Now I want to present the pearl of this benchmark, the `Signal`

data type. I have to admit, I’m not really sure why this data type beats the time of the previous data type, but numbers don’t lie.

```
data Signal s a b = Signal !((a,s) -> (b,s)) !s
scan :: (s -> a -> s) -> s -> Signal s a s
scan f = Signal (\(a,s) -> let s' = f s a in (s',s'))
unfold :: (s -> (b,s)) -> s -> Signal s a b
unfold f = Signal (\(_,s) -> f s)
(!!) :: Signal s () b -> Int -> b
Signal f s !! 0 = fst $ f ((),s)
Signal f s !! n = Signal f (snd (f ((),s))) !! (n-1)
infixl 9 !!
(>>) :: Signal s a b -> Signal t b c -> Signal (s,t) a c
Signal f s0 >> Signal g t0 = Signal go (s0,t0)
where
go (a,(s,t)) =
let (b,s') = f (a,s)
(c,t') = g (b,t)
in (c,(s',t'))
infixl 1 >>
integral :: Double -> Signal Double Double Double
integral rate = scan (\x i -> i + x * dt) 0
where
dt = 1 / fromIntegral rate
nthIntegral :: Double -> (Double -> Double) -> Int -> Double
nthIntegral rate fun n =
(unfold (\t -> (fun (t / fromIntegral rate),t+1)) 0
>> integral rate)
!! n
```

#### Numbers

```
benchmarking signal/strict/integral of sinus for 1 second at 48 kHz
time 2.767 ms (2.766 ms .. 2.768 ms)
1.000 R² (1.000 R² .. 1.000 R²)
mean 2.766 ms (2.766 ms .. 2.767 ms)
std dev 1.310 μs (1.125 μs .. 1.596 μs)
```

This is as fast as you can get with Haskell, to my knowledge.
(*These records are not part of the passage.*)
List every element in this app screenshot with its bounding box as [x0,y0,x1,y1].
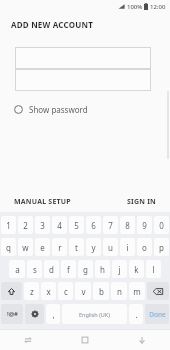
staticText: 3 [40,220,45,231]
button[interactable]: 1 [1,216,16,234]
staticText: g [83,264,88,275]
staticText: h [100,264,105,275]
button[interactable]: q [1,238,16,256]
button[interactable]: Keyboard settings [25,304,44,324]
button[interactable]: x [41,282,56,300]
staticText: , [52,309,55,320]
staticText: Show password [29,104,88,115]
staticText: p [159,242,164,253]
button[interactable]: k [129,260,144,278]
staticText: j [118,264,121,275]
button[interactable]: n [111,282,127,300]
button[interactable]: j [112,260,127,278]
button[interactable]: 9 [137,216,152,234]
button[interactable]: g [78,260,93,278]
staticText: 12:00 [150,3,166,11]
staticText: !@# [7,310,18,318]
staticText: a [15,264,20,275]
staticText: x [46,286,51,297]
button[interactable]: Backspace [147,282,169,300]
staticText: 0 [159,220,164,231]
staticText: n [117,286,122,297]
staticText: 100% [127,3,143,11]
button[interactable]: f [61,260,76,278]
button[interactable]: l [146,260,161,278]
button[interactable]: m [129,282,145,300]
button[interactable]: 8 [120,216,135,234]
staticText: 1 [6,220,11,231]
button[interactable]: c [58,282,73,300]
staticText: MANUAL SETUP [14,197,71,207]
staticText: z [30,286,34,297]
staticText: 7 [108,220,113,231]
staticText: 8 [125,220,130,231]
button[interactable]: 3 [35,216,50,234]
button[interactable]: , [46,304,60,324]
button[interactable]: !@# [1,304,23,324]
staticText: 5 [74,220,79,231]
staticText: k [134,264,139,275]
button[interactable]: 6 [86,216,101,234]
staticText: i [126,242,129,253]
button[interactable]: Done [145,304,169,324]
staticText: 9 [142,220,147,231]
staticText: y [91,242,96,253]
button[interactable]: Show password [14,100,88,118]
button[interactable]: 2 [18,216,33,234]
button[interactable]: Shift [1,282,22,300]
button[interactable]: Home [56,330,113,350]
button[interactable]: MANUAL SETUP [10,194,75,210]
staticText: r [58,242,62,253]
button[interactable]: Back [113,330,170,350]
button[interactable]: 7 [103,216,118,234]
staticText: l [152,264,155,275]
staticText: m [133,286,141,297]
staticText: f [67,264,70,275]
button[interactable]: Recents [0,330,56,350]
staticText: d [49,264,54,275]
button[interactable]: 0 [154,216,169,234]
button[interactable]: p [154,238,169,256]
button[interactable]: w [18,238,33,256]
staticText: 6 [91,220,96,231]
button[interactable]: r [52,238,67,256]
staticText: 4 [57,220,62,231]
staticText: . [135,309,138,320]
button[interactable]: t [69,238,84,256]
staticText: 2 [23,220,28,231]
button[interactable]: z [24,282,39,300]
button[interactable]: i [120,238,135,256]
button[interactable] [15,47,151,69]
staticText: b [99,286,104,297]
button[interactable] [15,69,151,91]
button[interactable]: 5 [69,216,84,234]
staticText: w [22,242,29,253]
staticText: v [81,286,86,297]
button[interactable]: o [137,238,152,256]
button[interactable]: b [93,282,109,300]
staticText: Done [149,310,166,319]
button[interactable]: English (UK) [62,304,127,324]
staticText: s [33,264,37,275]
staticText: q [6,242,11,253]
button[interactable]: y [86,238,101,256]
button[interactable]: . [129,304,143,324]
staticText: e [40,242,45,253]
button[interactable]: d [44,260,59,278]
button[interactable]: a [9,260,25,278]
staticText: c [64,286,68,297]
button[interactable]: v [75,282,91,300]
button[interactable]: s [27,260,42,278]
button[interactable]: 4 [52,216,67,234]
staticText: ADD NEW ACCOUNT [11,19,93,30]
staticText: English (UK) [79,311,110,318]
button[interactable]: u [103,238,118,256]
staticText: t [75,242,78,253]
button[interactable]: SIGN IN [123,194,160,210]
staticText: u [108,242,113,253]
staticText: SIGN IN [127,197,156,207]
staticText: o [142,242,147,253]
button[interactable]: e [35,238,50,256]
button[interactable]: h [95,260,110,278]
To compare this numbers with the performance of C, I wrote the same benchmark in C, only without higher order functions and without composability.

## Baseline / C

```
#include <math.h>
double nthIntegral(double dt, int n)
{
double integral = 0;
int i;
for(i = 0; i < n; i++) {
double t = (double)i / dt;
double s = sin(t);
integral = integral + s * dt;
}
return integral;
}
```

#### Numbers

```
benchmarking c/baseline/integral of sinus for 1 second at 48 kHz
time 1.856 ms (1.854 ms .. 1.857 ms)
1.000 R² (1.000 R² .. 1.000 R²)
mean 1.857 ms (1.857 ms .. 1.857 ms)
std dev 279.0 ns (233.2 ns .. 346.5 ns)
```

## Conclusion

Here is again an overview of all the benchmarking results.

```
benchmarking c/baseline/integral of sinus for 1 second at 48 kHz
time 1.856 ms (1.854 ms .. 1.857 ms)
1.000 R² (1.000 R² .. 1.000 R²)
mean 1.857 ms (1.857 ms .. 1.857 ms)
std dev 279.0 ns (233.2 ns .. 346.5 ns)
benchmarking automaton/integral of sinus for 1 second at 48 kHz
time 1.430 s (1.401 s .. 1.492 s)
1.000 R² (1.000 R² .. 1.000 R²)
mean 1.432 s (1.424 s .. 1.438 s)
std dev 9.857 ms (0.0 s .. 10.97 ms)
variance introduced by outliers: 19% (moderately inflated)
benchmarking coroutine/lazy/integral of sinus for 1 second at 48 kHz
time 117.0 ms (116.5 ms .. 118.0 ms)
1.000 R² (1.000 R² .. 1.000 R²)
mean 117.9 ms (117.6 ms .. 118.3 ms)
std dev 471.2 μs (340.4 μs .. 601.5 μs)
variance introduced by outliers: 11% (moderately inflated)
benchmarking coroutine/strict/integral of sinus for 1 second at 48 kHz
time 86.22 ms (83.67 ms .. 88.77 ms)
0.999 R² (0.998 R² .. 1.000 R²)
mean 84.65 ms (83.88 ms .. 85.85 ms)
std dev 1.432 ms (648.3 μs .. 2.493 ms)
benchmarking signal/lazy/integral of sinus for 1 second at 48 kHz
time 54.15 ms (53.39 ms .. 55.22 ms)
0.999 R² (0.999 R² .. 1.000 R²)
mean 54.20 ms (53.68 ms .. 54.65 ms)
std dev 839.1 μs (577.4 μs .. 1.166 ms)
benchmarking signal/strict/integral of sinus for 1 second at 48 kHz
time 2.767 ms (2.766 ms .. 2.768 ms)
1.000 R² (1.000 R² .. 1.000 R²)
mean 2.766 ms (2.766 ms .. 2.767 ms)
std dev 1.310 μs (1.125 μs .. 1.596 μs)
benchmarking stream/lazy/integral of sinus for 1 second at 48 kHz
time 10.71 ms (10.63 ms .. 10.76 ms)
1.000 R² (0.999 R² .. 1.000 R²)
mean 10.61 ms (10.52 ms .. 10.67 ms)
std dev 186.2 μs (127.0 μs .. 260.3 μs)
benchmarking stream/strict/integral of sinus for 1 second at 48 kHz
time 6.481 ms (6.398 ms .. 6.542 ms)
0.999 R² (0.998 R² .. 0.999 R²)
mean 6.311 ms (6.272 ms .. 6.353 ms)
std dev 118.5 μs (104.2 μs .. 132.0 μs)
```

My recommendation is, if you want to work on audio processing and digital synthesis in Haskell, use the strict `Stream`

or strict `Signal`

data type I presented. The later one even can reach the performance of C very closely.

If you want to execute the benchmarks yourself or play with the source code, go to the repository on github.